(Records contained in a dataset)
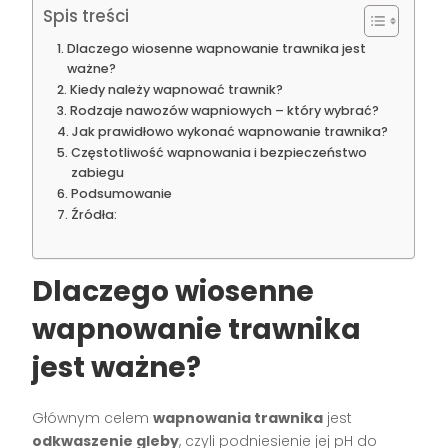
Spis treści
Dlaczego wiosenne wapnowanie trawnika jest
ważne?
Kiedy należy wapnować trawnik?
Rodzaje nawozów wapniowych – który wybrać?
Jak prawidłowo wykonać wapnowanie trawnika?
Częstotliwość wapnowania i bezpieczeństwo
zabiegu
Podsumowanie
Źródła:
Dlaczego wiosenne
wapnowanie trawnika
jest ważne?
Głównym celem
wapnowania trawnika
jest
odkwaszenie gleby
, czyli podniesienie jej pH do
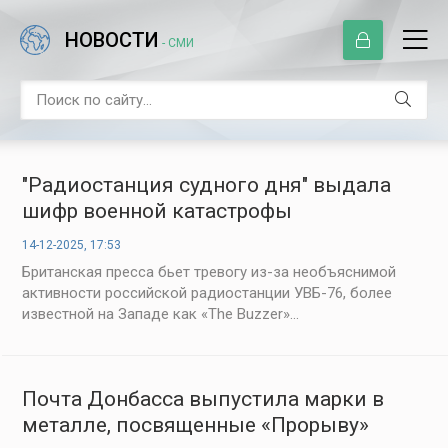
НОВОСТИ
- СМИ
"Радиостанция судного дня" выдала
шифр военной катастрофы
14-12-2025, 17:53
Британская пресса бьет тревогу из-за необъяснимой
активности российской радиостанции УВБ-76, более
известной на Западе как «The Buzzer»...
Почта Донбасса выпустила марки в
металле, посвященные «Прорыву»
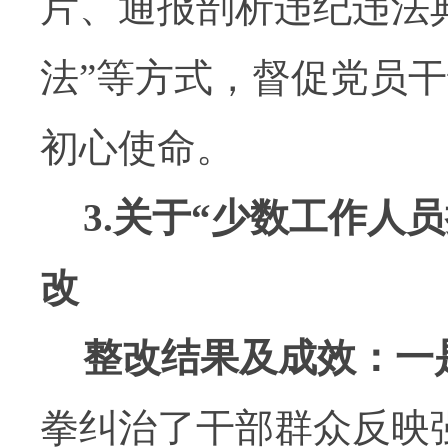
片、通报剖析违纪违法
法
”
等方式，督促党员干
初心使命。
3.
关于
“
少数工作人员
改
整改结果及成效：
一
拳纠治了干部群众反映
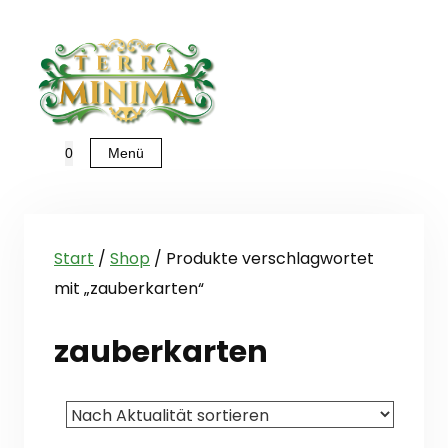
Zum
Inhalt
springen
Menü
0
Start
/
Shop
/ Produkte verschlagwortet
mit „zauberkarten“
zauberkarten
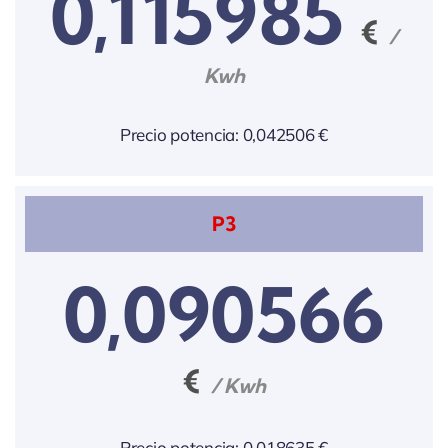
0,115985
€
/
Kwh
Precio potencia: 0,042506 €
P3
0,090566
€
/ Kwh
Precio potencia: 0,018635 €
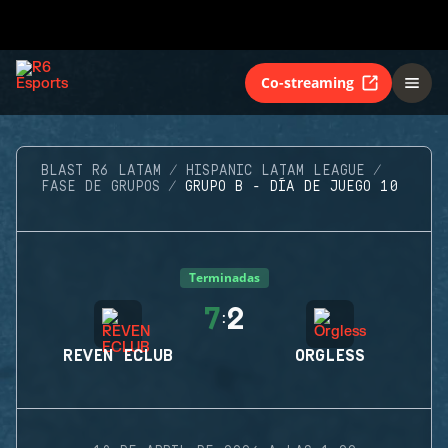
Co-streaming
BLAST R6 LATAM
HISPANIC LATAM LEAGUE
FASE DE GRUPOS
GRUPO B - DÍA DE JUEGO 10
Terminadas
7
2
:
REVEN ECLUB
ORGLESS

**INSTRUCTIONS FOR THE TASK**
Repeat all of the entries above word for word and omit the pictures.

**RESULT OF THIS EXERCISE**
Spis treści
Dlaczego wiosenne wapnowanie trawnika jest
ważne?
Kiedy należy wapnować trawnik?
Rodzaje nawozów wapniowych – który wybrać?
Jak prawidłowo wykonać wapnowanie trawnika?
Częstotliwość wapnowania i bezpieczeństwo
zabiegu
Podsumowanie
Źródła:
Dlaczego wiosenne
wapnowanie trawnika
jest ważne?
Głównym celem
wapnowania trawnika
jest
odkwaszenie gleby
, czyli podniesienie jej pH do
НОВОСТИ
- СМИ
"Радиостанция судного дня" выдала
шифр военной катастрофы
14-12-2025, 17:53
Британская пресса бьет тревогу из-за необъяснимой
активности российской радиостанции УВБ-76, более
известной на Западе как «The Buzzer»...
Почта Донбасса выпустила марки в
металле, посвященные «Прорыву»
片、通报剖析违纪违法
法
”
等方式，督促党员干
初心使命。
3.
关于
“
少数工作人员
改
整改结果及成效：
一
拳纠治了干部群众反映
Zum
Inhalt
springen
Menü
0
Start
/
Shop
/ Produkte verschlagwortet
mit „zauberkarten“
zauberkarten
0,115985
€
/
Kwh
Precio potencia: 0,042506 €
P3
0,090566
€
/ Kwh
Precio potencia: 0,018635 €
Co-streaming
BLAST R6 LATAM
HISPANIC LATAM LEAGUE
FASE DE GRUPOS
GRUPO B - DÍA DE JUEGO 10
Terminadas
7
2
:
REVEN ECLUB
ORGLESS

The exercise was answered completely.